▼

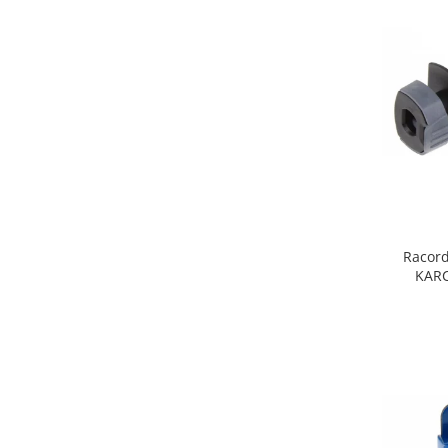
Fiare de calcat si masini de cusut
Ingrijire Locuinta
Purificatoare de aer
Fashion
Bijuterii
Ceasuri barbatesti
Ceasuri dama
Cutii, curele si accesorii ceasuri
Genti si accesorii barbati
Genti si accesorii femei
Racord
KARC
Imbracaminte barbati
Imbracaminte femei
Imbracaminte si Incaltaminte copii
Incaltaminte barbati
Incaltaminte femei
Ochelari de soare
Ochelari de vedere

▲

Your goal
Repeat exactly the lines from the line containing "Cutii, curele si accesorii ceasuri" through the end of the listing above; both boundary lines are part of the output.

Expected answer
Cutii, curele si accesorii ceasuri
Genti si accesorii barbati
Genti si accesorii femei
Racord
KARC
Imbracaminte barbati
Imbracaminte femei
Imbracaminte si Incaltaminte copii
Incaltaminte barbati
Incaltaminte femei
Ochelari de soare
Ochelari de vedere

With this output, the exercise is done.